Hingga proses evakuasi terus berjalan, tercatat sebanyak 230 penumpang berhasil diselamatkan dari kobaran api, sementara 5 orang lainnya dinyatakan meninggal dunia.
Dalam aksi penyelamatan cepat ini, TNI AL menggerakkan KRI Bung Hatta-370, KRI Nala-363, serta Pesawat Udara Casa U-6206 guna menyisir lokasi kejadian dan mempercepat proses evakuasi para korban.
Sinergi Kapal Melintas dan Evakuasi Lanjutan KRI Nala-363
Proses penyelamatan awal berlangsung dramatis dengan bantuan sejumlah kapal niaga yang sedang melintas di sekitar perairan Sumenep. Tak lama setelahnya, KRI Nala-363 mengambil alih evakuasi lanjutan dengan menyisir dan menjemput para korban yang sempat diselamatkan oleh KM Meratus Project 3, MV Icon Daniel, dan MT Trans Arafura.
Dari pemindahan tersebut, KRI Nala-363 berhasil mengevakuasi sebanyak 32 korban. Rinciannya meliputi 30 penumpang selamat dan 2 korban jiwa.
“Dari jumlah tersebut, 18 orang dalam kondisi sehat, 12 orang mengalami keluhan medis, dan 2 orang meninggal dunia,” tulis keterangan resmi Dinas Penerangan TNI AL.
Setelah seluruh proses pemindahan selesai, KRI Nala-363 langsung membelah lautan menuju Surabaya pada pukul 01.40 WIB dini hari. Kapal perang tersebut mengangkut puluhan korban selamat maupun meninggal dunia menuju Markas Komando Armada (Koarmada) II untuk selanjutnya ditangani secara medis di Posko Crisis Center Tanjung Perak.
KRI Bung Hatta-370 Bersiaga, Bantuan Kemanusiaan Terus Bergulir
Meski sebagian korban telah dilarikan ke Surabaya, perairan utara Sumenep belum sepenuhnya ditinggalkan. KRI Bung Hatta-370 dipastikan tetap bertahan di titik koordinat insiden untuk menjalankan tugas pengawasan, pengamanan perairan, serta menyisir kemungkinan adanya korban lain yang belum ditemukan.
Hingga saat ini, seluruh unsur prajurit TNI AL masih terus menyiagakan personel dan armadanya di lapangan guna menuntaskan aksi pertolongan darurat ini.

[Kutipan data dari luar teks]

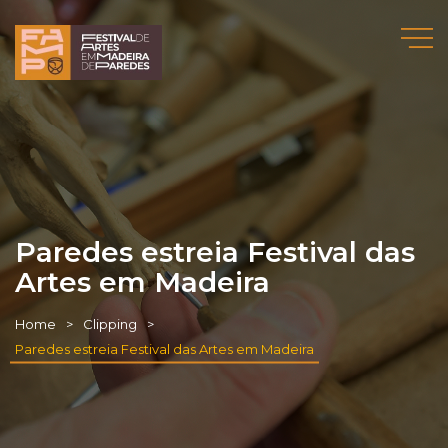
Paredes estreia Festival das
Artes em Madeira
Home
Clipping
Paredes estreia Festival das Artes em Madeira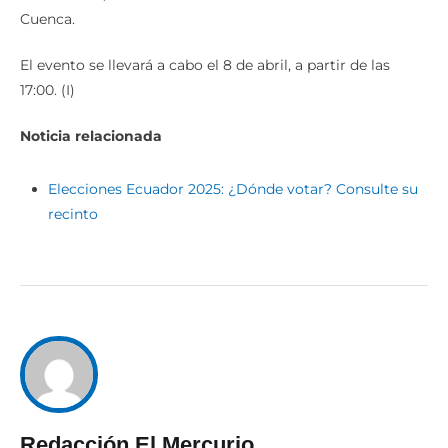
Cuenca.
El evento se llevará a cabo el 8 de abril, a partir de las
17:00. (I)
Noticia relacionada
Elecciones Ecuador 2025: ¿Dónde votar? Consulte su
recinto
Redacción El Mercurio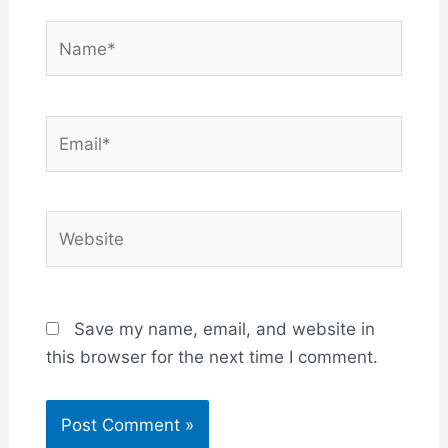
Name*
Email*
Website
Save my name, email, and website in
this browser for the next time I comment.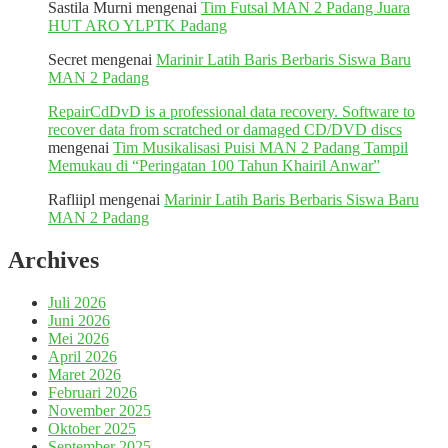
Sastila Murni
mengenai
Tim Futsal MAN 2 Padang Juara
HUT ARO YLPTK Padang
Secret
mengenai
Marinir Latih Baris Berbaris Siswa Baru
MAN 2 Padang
RepairCdDvD is a professional data recovery. Software to
recover data from scratched or damaged CD/DVD discs
mengenai
Tim Musikalisasi Puisi MAN 2 Padang Tampil
Memukau di “Peringatan 100 Tahun Khairil Anwar”
Rafliipl
mengenai
Marinir Latih Baris Berbaris Siswa Baru
MAN 2 Padang
Archives
Juli 2026
Juni 2026
Mei 2026
April 2026
Maret 2026
Februari 2026
November 2025
Oktober 2025
September 2025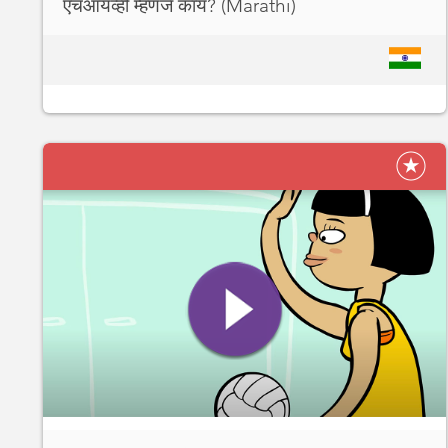
एचआयव्ही म्हणजे काय? (Marathi)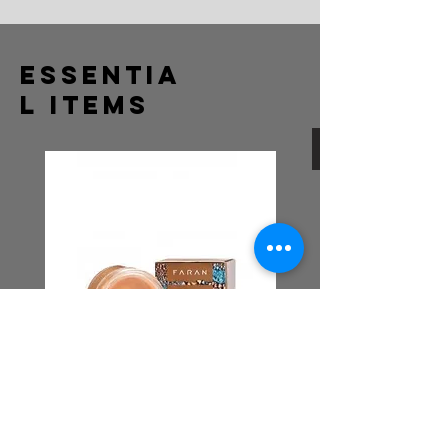
Essentia
l Items
FARANミネラル アイシャドー
FARANミネラルアイラ
Price
Price
¥5,500
¥5,500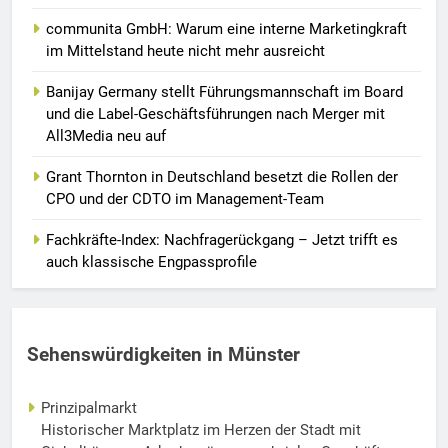
communita GmbH: Warum eine interne Marketingkraft
im Mittelstand heute nicht mehr ausreicht
Banijay Germany stellt Führungsmannschaft im Board
und die Label-Geschäftsführungen nach Merger mit
All3Media neu auf
Grant Thornton in Deutschland besetzt die Rollen der
CPO und der CDTO im Management-Team
Fachkräfte-Index: Nachfragerückgang – Jetzt trifft es
auch klassische Engpassprofile
Sehenswürdigkeiten in Münster
Prinzipalmarkt
Historischer Marktplatz im Herzen der Stadt mit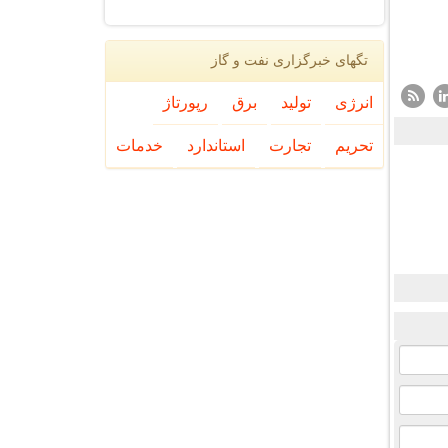
تگهای خبرگزاری نفت و گاز
انرژی
تولید
برق
رپورتاژ
تحریم
تجارت
استاندارد
خدمات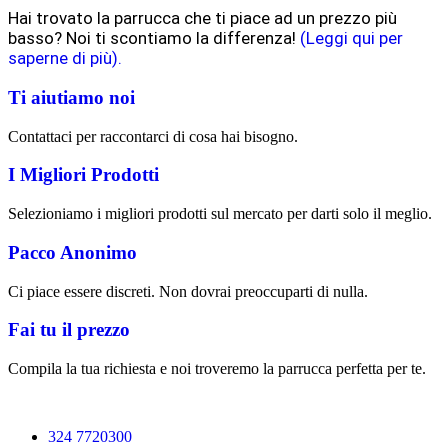
Hai trovato la parrucca che ti piace ad un prezzo più
basso? Noi ti scontiamo la differenza!
(Leggi qui per
saperne di più).
Ti aiutiamo noi
Contattaci per raccontarci di cosa hai bisogno.
I Migliori Prodotti
Selezioniamo i migliori prodotti sul mercato per darti solo il meglio.
Pacco Anonimo
Ci piace essere discreti. Non dovrai preoccuparti di nulla.
Fai tu il prezzo
Compila la tua richiesta e noi troveremo la parrucca perfetta per te.
324 7720300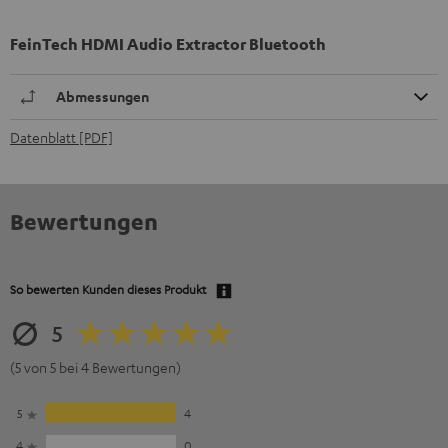
FeinTech HDMI Audio Extractor Bluetooth
Abmessungen
Datenblatt [PDF]
Bewertungen
So bewerten Kunden dieses Produkt
5
(5 von 5 bei 4 Bewertungen)
5
4
4
0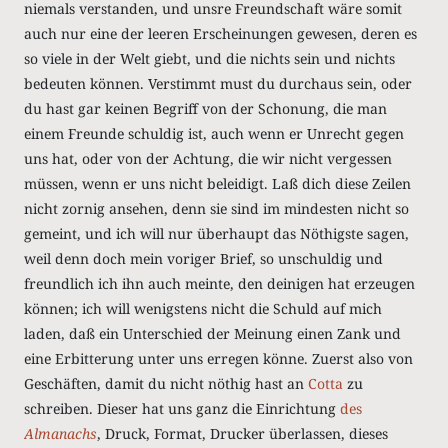
niemals verstanden, und unsre Freundschaft wäre somit
auch nur eine der leeren Erscheinungen gewesen, deren es
so viele in der Welt giebt, und die nichts sein und nichts
bedeuten können. Verstimmt must du durchaus sein, oder
du hast gar keinen Begriff von der Schonung, die man
einem Freunde schuldig ist, auch wenn er Unrecht gegen
uns hat, oder von der Achtung, die wir nicht vergessen
müssen, wenn er uns nicht beleidigt. Laß dich diese Zeilen
nicht zornig ansehen, denn sie sind im mindesten nicht so
gemeint, und ich will nur überhaupt das Nöthigste sagen,
weil denn doch mein voriger Brief, so unschuldig und
freundlich ich ihn auch meinte, den deinigen hat erzeugen
können; ich will wenigstens nicht die Schuld auf mich
laden, daß ein Unterschied der Meinung einen Zank und
eine Erbitterung unter uns erregen könne. Zuerst also von
Geschäften, damit du nicht nöthig hast an
Cotta
zu
schreiben. Dieser hat uns ganz die Einrichtung
des
Almanachs
, Druck, Format, Drucker überlassen, dieses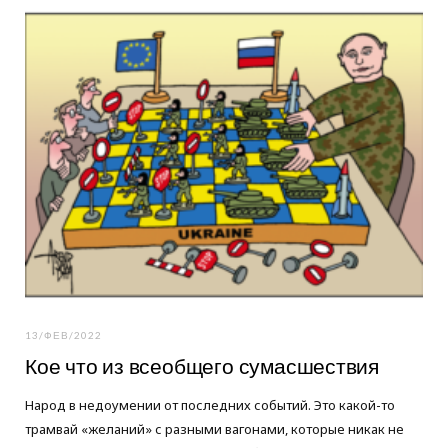
o
e
g
o
r
r
k
a
m
13/ФЕВ/2022
Кое что из всеобщего сумасшествия
Народ в недоумении от последних событий. Это какой-то
трамвай «желаний» с разными вагонами, которые никак не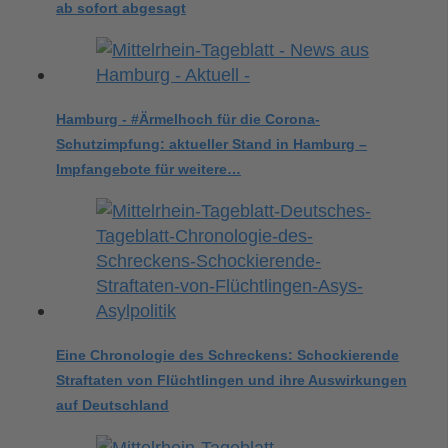
ab sofort abgesagt
Hamburg - #Ärmelhoch für die Corona-
Schutzimpfung: aktueller Stand in Hamburg –
Impfangebote für weitere…
Eine Chronologie des Schreckens: Schockierende
Straftaten von Flüchtlingen und ihre Auswirkungen
auf Deutschland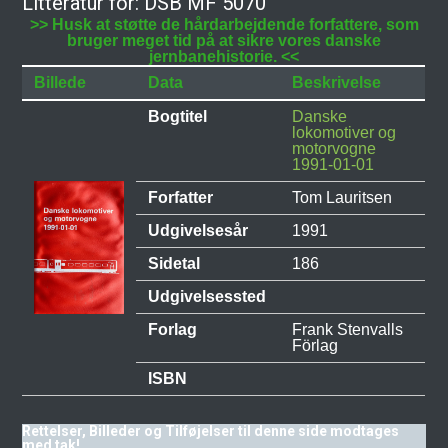
Litteratur for: DSB MF 5070
>> Husk at støtte de hårdarbejdende forfattere, som
bruger meget tid på at sikre vores danske
jernbanehistorie. <<
Billede
Data
Beskrivelse
Bogtitel
Danske
lokomotiver og
motorvogne
1991-01-01
Forfatter
Tom Lauritsen
Udgivelsesår
1991
Sidetal
186
Udgivelsessted
Forlag
Frank Stenvalls
Förlag
ISBN
Rettelser, Billeder og Tilføjelser til denne side modtages
med tak!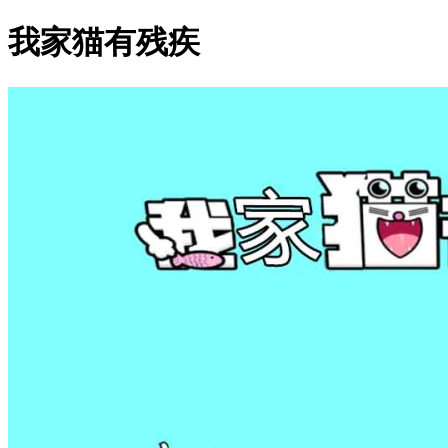
我家猫有残疾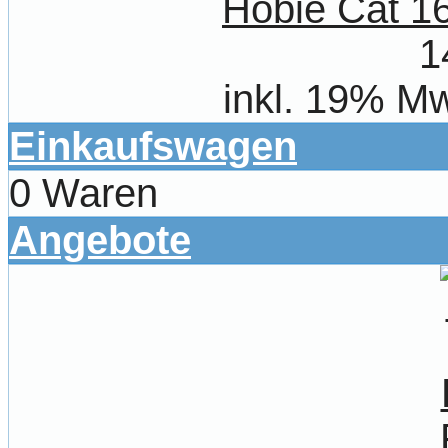
Hobie Cat 1
1
inkl. 19% Mw
Einkaufswagen
0 Waren
Angebote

Pengerahan armada laut dan udara secara masif ini menjadi cerminan kesiapsiagaan prajurit matra laut dalam merespons musibah dan menjalankan misi kemanusiaan di wilayah perairan Indonesia.
Langkah tanggap darurat ini sekaligus menegaskan pelaksanaan Operasi Militer Selain Perang (OMSP) sebagaimana instruksi langsung dari Kepala Staf Angkatan Laut (KSAL), Laksamana TNI Muhammad Ali, untuk memprioritaskan keselamatan warga negara dalam setiap kondisi kritis di laut.